SAP provides an out of the box setup for windows cluster environments using the Microsoft Cluster Service (MSCS). For all other windows cluster solutions please get in touch with the specific cluster software vendor.

What is a cluster resource group?
Cluster resources are software and hardware components that are managed by the cluster software. Several resources can be grouped into resource groups. These groups are collections of resources which can be managed by the cluster service as a single unit.

Why I cannot access the shared disks when there is owned by another cluster node?
The shared disk always belongs to the cluster node which owns the cluster group at the moment. However, you should never access the SAP installation by choosing the disk drive but by using the shared name, that means “/sapmnt”. This prevents the loss of the disk during sensitive operations like installations etc.

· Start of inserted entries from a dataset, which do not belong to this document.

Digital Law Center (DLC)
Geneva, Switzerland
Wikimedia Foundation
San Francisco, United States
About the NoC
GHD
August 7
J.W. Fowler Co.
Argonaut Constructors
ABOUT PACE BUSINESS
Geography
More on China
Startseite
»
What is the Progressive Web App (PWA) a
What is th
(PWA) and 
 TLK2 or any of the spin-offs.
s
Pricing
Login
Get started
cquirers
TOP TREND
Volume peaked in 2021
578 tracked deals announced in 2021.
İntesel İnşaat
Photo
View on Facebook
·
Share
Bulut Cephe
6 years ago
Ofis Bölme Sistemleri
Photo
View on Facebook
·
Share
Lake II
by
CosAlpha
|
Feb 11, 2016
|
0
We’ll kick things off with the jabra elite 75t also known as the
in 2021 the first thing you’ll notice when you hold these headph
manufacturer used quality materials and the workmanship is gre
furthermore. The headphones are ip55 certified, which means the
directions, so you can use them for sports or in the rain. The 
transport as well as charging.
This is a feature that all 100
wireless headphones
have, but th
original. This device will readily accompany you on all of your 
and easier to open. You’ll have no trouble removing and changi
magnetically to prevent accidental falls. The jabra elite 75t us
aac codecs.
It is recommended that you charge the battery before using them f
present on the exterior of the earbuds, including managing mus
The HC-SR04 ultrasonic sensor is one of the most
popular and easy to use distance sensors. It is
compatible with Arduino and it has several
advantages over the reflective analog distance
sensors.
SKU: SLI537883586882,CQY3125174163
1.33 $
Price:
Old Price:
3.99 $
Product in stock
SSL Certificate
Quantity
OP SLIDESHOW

How many failover nodes are currently supported by MSCS/SAP?
The number of SAP cluster nodes is only limited by the maximum of cluster nodes supported by MSCS. For Windows Server 2003 the maximum is 8 cluster nodes which mean 7 failover nodes. When using the SAP Replication Server with a cluster configuration the number of nodes is currently limited by two nodes.

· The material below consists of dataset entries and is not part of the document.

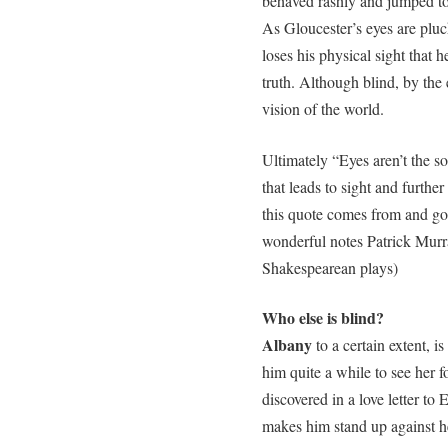
behaved rashly and jumped to
As Gloucester’s eyes are plucke
loses his physical sight that 
truth. Although blind, by the 
vision of the world.
Ultimately “Eyes aren’t the so
that leads to sight and furthe
this quote comes from and goo
wonderful notes Patrick Murra
Shakespearean plays)
Who else is blind?
Albany
to a certain extent, is
him quite a while to see her f
discovered in a love letter to
makes him stand up against he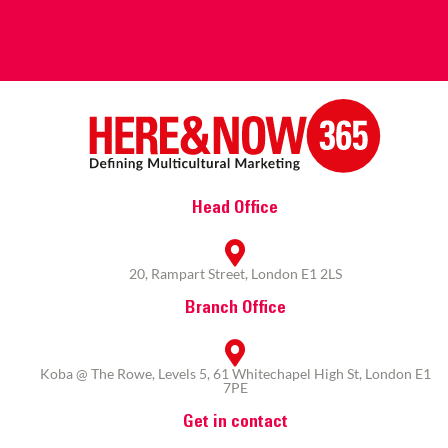
Head Office
20, Rampart Street, London E1 2LS
Branch Office
Koba @ The Rowe, Levels 5, 61 Whitechapel High St, London E1
7PE
Get in contact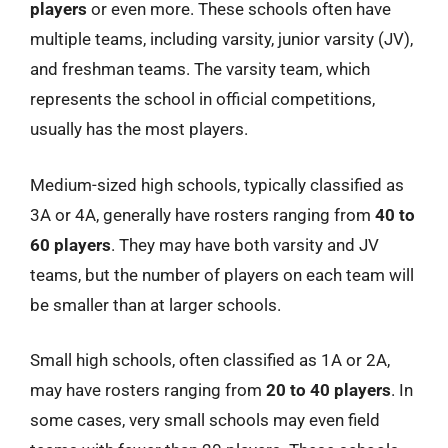
players
or even more. These schools often have
multiple teams, including varsity, junior varsity (JV),
and freshman teams. The varsity team, which
represents the school in official competitions,
usually has the most players.
Medium-sized high schools, typically classified as
3A or 4A, generally have rosters ranging from
40 to
60 players
. They may have both varsity and JV
teams, but the number of players on each team will
be smaller than at larger schools.
Small high schools, often classified as 1A or 2A,
may have rosters ranging from
20 to 40 players
. In
some cases, very small schools may even field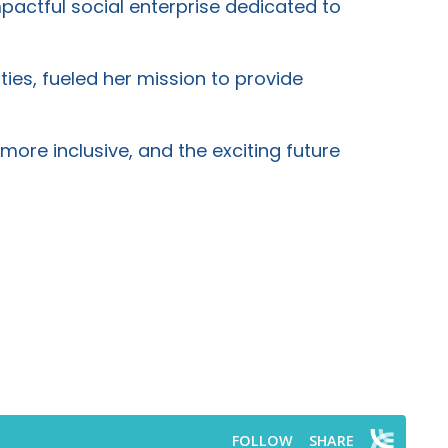
mpactful social enterprise dedicated to
ties, fueled her mission to provide
more inclusive, and the exciting future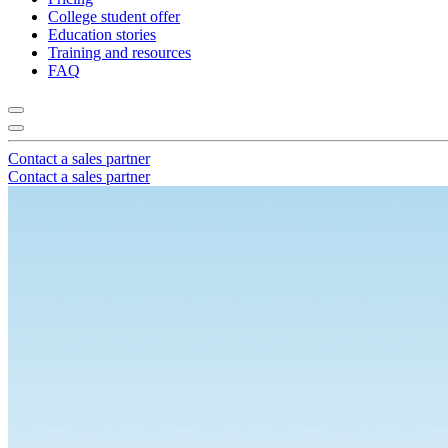
College student offer
Education stories
Training and resources
FAQ
Contact a sales partner
Contact a sales partner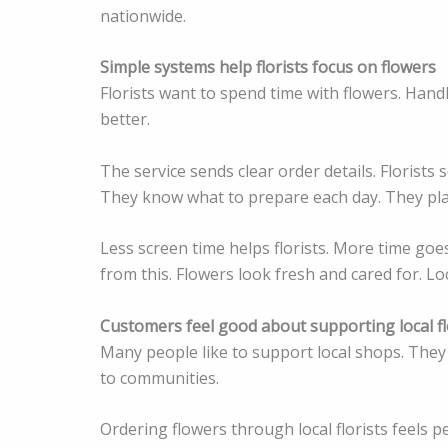
nationwide.
Simple systems help florists focus on flowers
Florists want to spend time with flowers. Han
better.
The service sends clear order details. Florists
They know what to prepare each day. They plan
Less screen time helps florists. More time goes
from this. Flowers look fresh and cared for. Loc
Customers feel good about supporting local fl
Many people like to support local shops. They 
to communities.
Ordering flowers through local florists feels 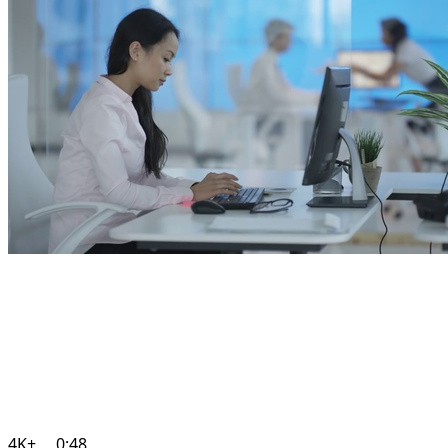
4K+
0:48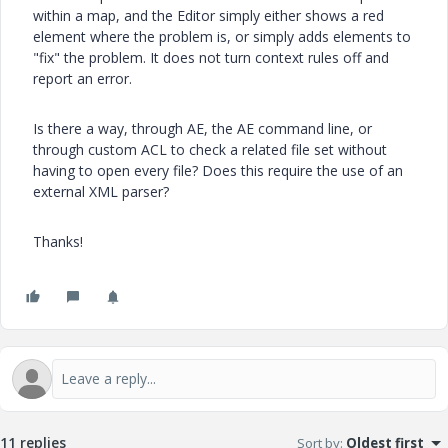
within a map, and the Editor simply either shows a red
element where the problem is, or simply adds elements to
"fix" the problem. It does not turn context rules off and
report an error.
Is there a way, through AE, the AE command line, or
through custom ACL to check a related file set without
having to open every file? Does this require the use of an
external XML parser?
Thanks!
11 replies
Sort by
:
Oldest first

How can I initiate a failover on MSCS manually?
On MSCS, failovers can be initiated for testing purposes manually. You can open a command prompt a type in “cluster res /FAIL”, or open the Cluster Administrator then right click on a resource and choose “Initiate Failover”.


What is the "Threshold"?
Within MSCS the term Threshold is referred to the number of failures before a resource fails over to the second cluster node. Please note that if you are using the Replication Server it is very important to set the “Threshold” to “0”. Otherwise the replication will not work.

Are there other cluster environments available for the Microsoft Windows platform?
SAP supports an out of the box installation for the Microsoft Cluster Service. However, there are also additional cluster software vendors for windows.As in UNIX environments these setups are handled by the partner.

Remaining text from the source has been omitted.